IN SEARCHING for a secluded, tranquil spot to site an abbey, the Cistercian monks could not have made a better choice than Rievaulx.

A deep, wooded valley beside the River Rye - its name originated as Rye (the river) plus the Norman-French val or valle - the spot was chosen to be the setting for French Abbot Bernard of Clairvaux’s first Cistercian outpost in the North.

Now a main historic attraction within the North York Moors National Park, the abbey is celebrated for this idyllic setting, attracting visitors from far and wide.

When you arrive, especially under cloudless skies, its beauty can take your breath away, with leafy hillsides, sheep grazing in surrounding meadows and the river meandering past. Yet its original, religious inhabitants didn’t all see it that way.

In the 12th century - when the abbey was founded - the isolated site was described by one cleric as ‘a horrid and vast solitude’. It was, however, the perfect place for the new Cistercian community to establish a self-sufficient community.

It quickly became one of the wealthiest and spiritually renowned monasteries in medieval England. In its heyday, it housed 600 men, of which 140 were monks.

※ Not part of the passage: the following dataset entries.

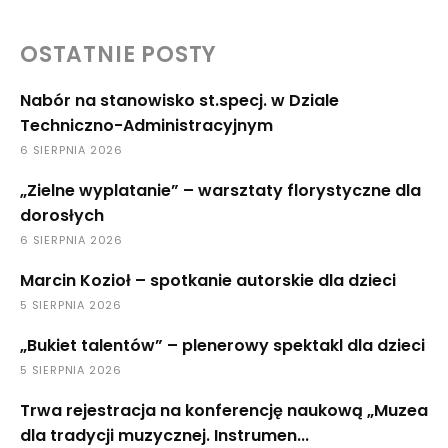
OSTATNIE POSTY
Nabór na stanowisko st.specj. w Dziale
Techniczno-Administracyjnym
6 SIERPNIA 2026
„Zielne wyplatanie” – warsztaty florystyczne dla
dorosłych
6 SIERPNIA 2026
Marcin Kozioł – spotkanie autorskie dla dzieci
5 SIERPNIA 2026
„Bukiet talentów” – plenerowy spektakl dla dzieci
5 SIERPNIA 2026
Trwa rejestracja na konferencję naukową „Muzea
dla tradycji muzycznej. Instrumen...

In common with other monasteries across the country, under Henry VIII, its monastic life ended and the buildings fell into ruins.

Walking around the well-preserved remains, much of the accessible on gravel paths, visitors can imagine the life of those early abbey dwellers. Helpful information posts, some with artists’ impressions of life in the building, describe which part of the abbey you are in and what went on there.

The lofty presbytery, or monks’ church must have been spectacular. One information board shows how it may have looked in its past life, with the monks at prayer.

Similarly, the grand refectory - the finest of its type in Britain - is shown with the monks seated around the edges. Mealtimes were not, as we think of them, a time to wind down and chat - religious readings were given from the pulpit, while the monks ate in silence.

Their diet was largely vegetarian, with the main dish being a thick soup made from beans and vegetables. Bread and ale were also staples. On special occasions fish, eggs and cheese were allowed.

We came across a warming room, with a grand fireplace, and a fascinating tannery with a series of brick tanning pits. The resourceful monks made their own leather for belts, sandals, harnesses, buckets and other useful items. Most monasteries had a tannery but very few have survived.

It is worth seeking out the line of latrines, the lavatory seats backed by a substantial drop to the drain below.

Don’t miss the abbey museum. Opened two years this sensitively designed building looking out on to the abbey, tells the story of the building from its foundation in 1132 to its suppression in 1538, and displays abbey artefacts for the first time in 500 years. Many fragments were unearthed during an excavation in the 1920s.

The museum is well thought out, with just the right number of exhibits and information to hold your interest. I loved the large, 15th century carved stone heads wearing comical expressions and the beautifully crafted stone peacock - used as the crest of the De Ros family, patrons of Rievaulx. Rosary beads made from jet, bone, ivory and amber are also on display.

There’s a quick potted history on film, with facts including how, in the mid-14th century, only 15 monks survived following the Black Death. A temporary exhibition space looks at the importance of the Annunciation - when Angel Gabriel visited the Virgin Mary and told her she was going to miraculously conceive Christ. The display includes a sculpture that survived Henry VIII’s suppression of monasteries that has been digitally recreated and gone on display for the first time. The exhibit allows visitors to see the lost detail and intricacies of the scene from a panel that is too badly eroded to see otherwise.

When you have had your fill of the abbey, a fabulous tea room awaits. Built to reflect the ecclesiastical surroundings, it is light, airy and spacious. We enjoyed tea and scones beside huge floor-to-ceiling windows overlooking the ruins.

If you bring your own picnic, there’s plenty of space, with a number of tables in shady spots.

And if you fancy eating out after your visit, or want to indulge in a spot of retail therapy, the pretty market town of Helmsley is nearby. There’s a lovely seven-mile circular walk from Helmsley to Rievaulx, for those who want to stretch their legs.

*Rievaulx Abbey is off the B1257 Helmsley to Stokesley Road.